Hoy, día de la Sagrada Familia, recordemos a tantas familias abrumadas por sus problemas. Y preguntémonos: ¿Es la familia de Nazaret un espejo donde ellas pueden mirarse? ¿O sólo es el modelo para las familias perfectas?
La familia de Jesús tuvo problemas. Unos venían de fuera: las angustias de la pobreza, del rechazo de la gente, del desamparo, de la persecución, del destierro… Otros nacían dentro: las dudas de José, mientras María, indefensa, veía cómo se humedecían los ojos de su esposo; el hijo, que traía a sus padres de cabeza. No comprendían sus palabras ni sus actitudes, cuando despuntaba su autonomía personal: “Hijo, ¿por qué nos has tratado así? Mira que tu padre y yo te buscábamos angustiados”. Como ocurre hoy entre tantos padres e hijos. Pero la familia es el triunfo del amor, que tiene su origen en Dios, a cuya imagen fuimos creados.
Las tormentas familiares, ante el Amor, se convierten en arco iris de paz, en comunión de vida. Ahí, en la realidad más hermosa, importante e influyente de la humanidad, aprendemos a crecer como personas.
En algunos ambientes, se ha absolutizado un modelo de familia de “solidaridad cerrada”- mi sangre, mi grupo, mi raza-. Jesús relativizó el valor de este tipo de familia: “mi madre y mis hermanos son los que escuchan la palabra de Dios y cumplen su voluntad” (Lc 8, 20-21). En Nazaret se amaron con ese amor que sabe salir de sí, perdonar, dialogar, confiar, respetar, comprender, darse a los demás. “Su uniforme era: la misericordia entrañable, la bondad, la humildad, la dulzura, la comprensión…y, por encima de todo esto, el amor”.
Cristo, conviviendo en una familia, purificó y redimió esta realidad para convertirla en fuente de bendición y alegría, en sacramento de la presencia de Dios. Él vino para dar vida a una gran familia en el Espíritu: los creyentes que, sentados a la mesa de Cristo, son un espacio amoroso de humanización, de personalización, de encuentro gozoso con el Señor, de interioridad, de fuente de solidaridad y libertad, de búsqueda común de respuestas y soluciones a los problemas del momento.

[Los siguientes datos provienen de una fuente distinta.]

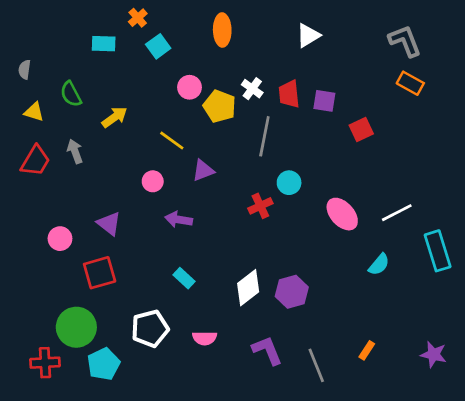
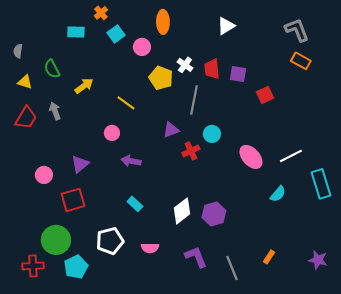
pink circle: (190, 87) -> (142, 47), moved
purple triangle: (203, 170) -> (171, 130), moved
purple triangle: (109, 224) -> (80, 164), turned 42

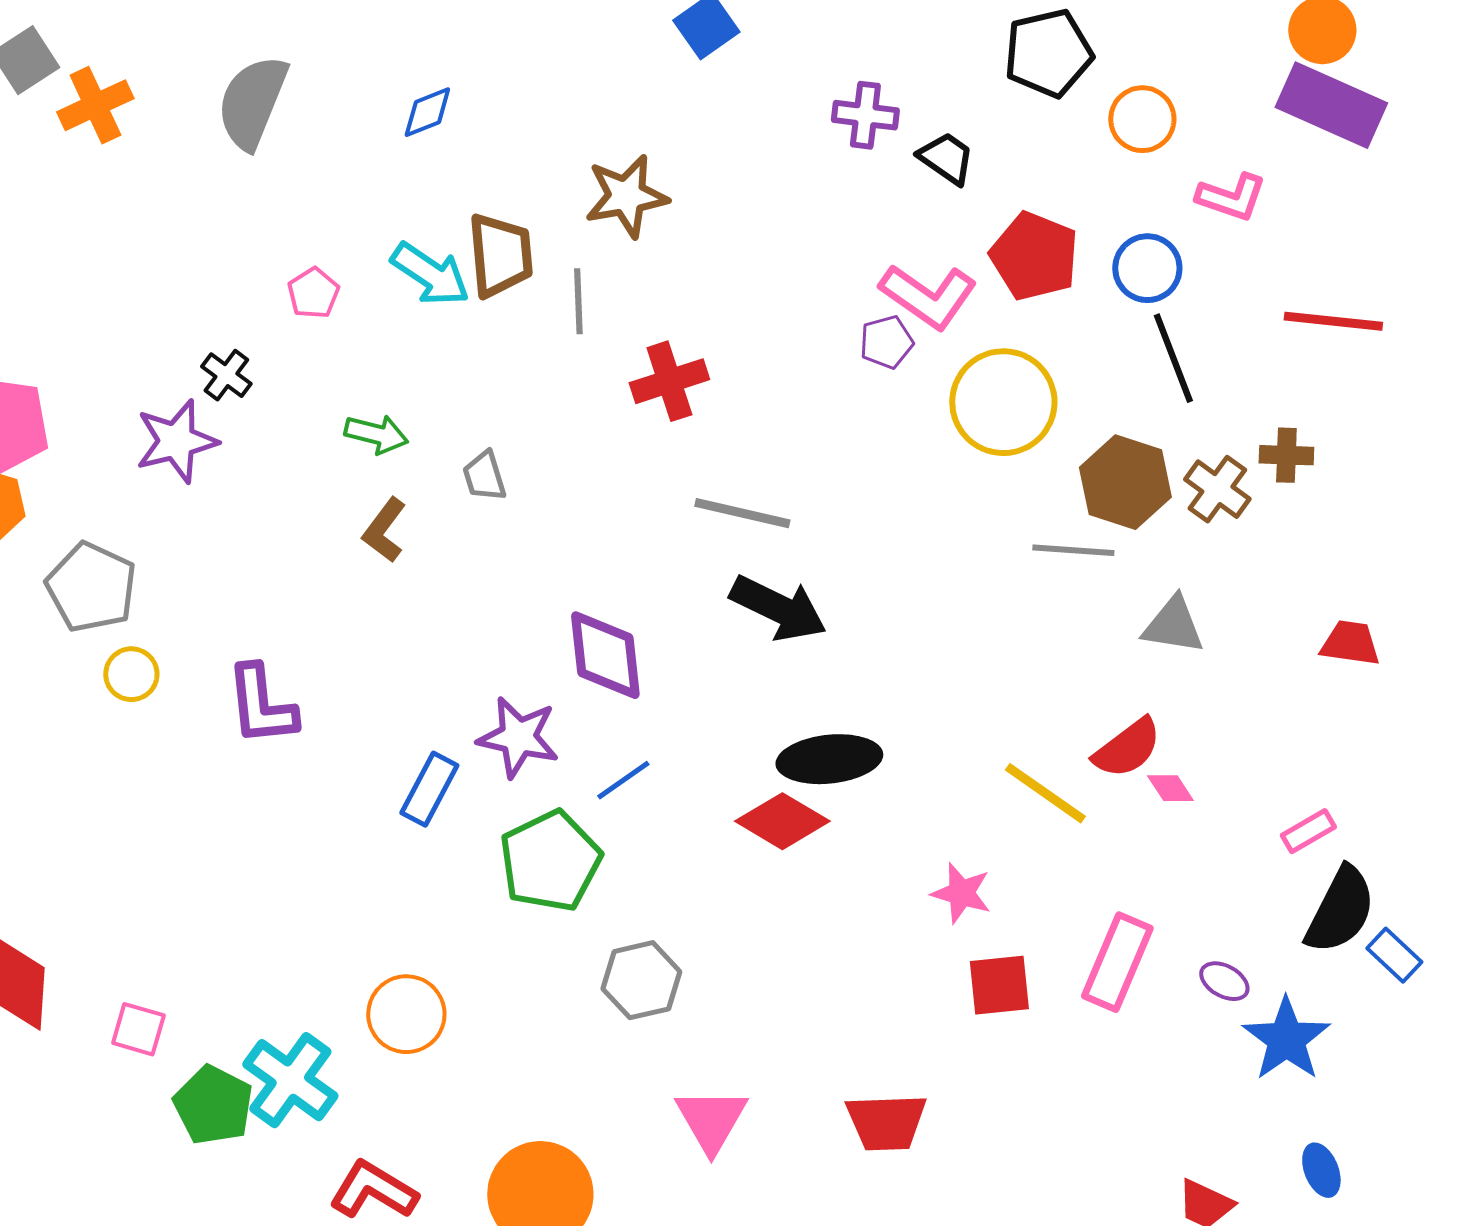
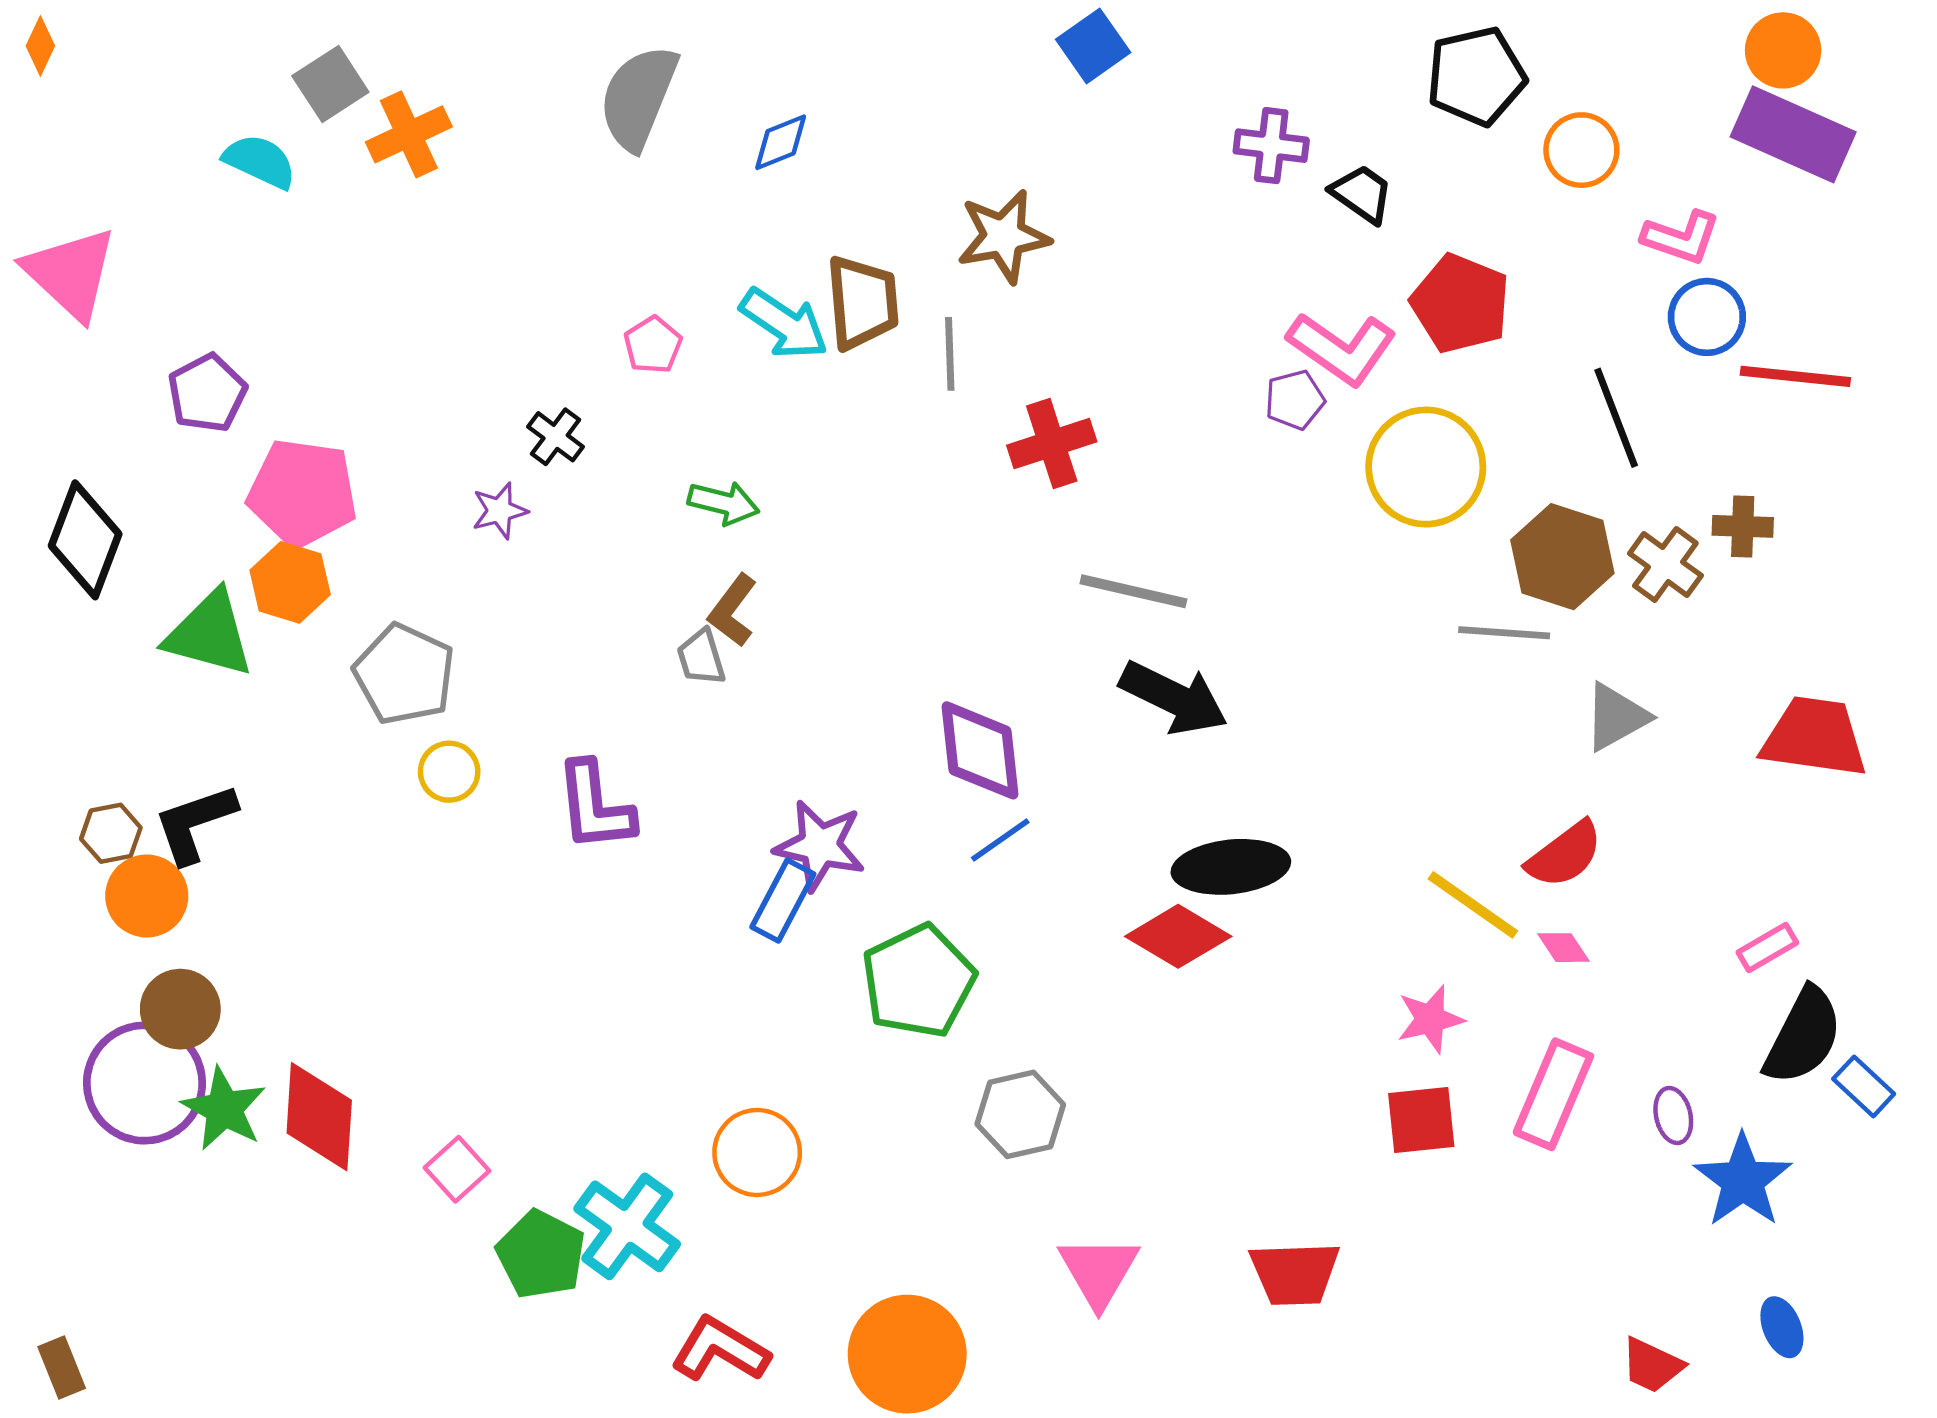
gray semicircle: (252, 102) -> (638, 97), moved
blue circle: (1147, 268) -> (1707, 317), moved
purple star: (176, 441) -> (500, 511), size x0.6
gray trapezoid: (484, 476) -> (701, 657), moved
gray triangle: (1173, 625) -> (1616, 717), turned -38
red trapezoid: (1350, 643) -> (1814, 737), size x1.6
purple star: (518, 737) -> (820, 846), moved
blue line: (623, 780) -> (1000, 840), moved
pink diamond: (1170, 788) -> (1564, 948), moved
pink star: (961, 893) -> (1430, 1019), moved, turned -30
purple ellipse: (1224, 981) -> (1673, 1116), turned 48
pink square: (138, 1029) -> (457, 1169), turned 32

Ojalá nuestra Iglesia peregrine en esa dirección y que suceda igual con nuestras familias para que sean una íntima comunión de vida y de amor, una cuna y escuela de humanidad y una iglesia doméstica.
La Eucaristía es una experiencia de familia. Celebra el amor del Padre, entregado en el Hijo y en el Espíritu, y el amor de los hermanos, congregados para compartir la misma mesa. Que venga a nosotros el Reino. ¡Sed felices!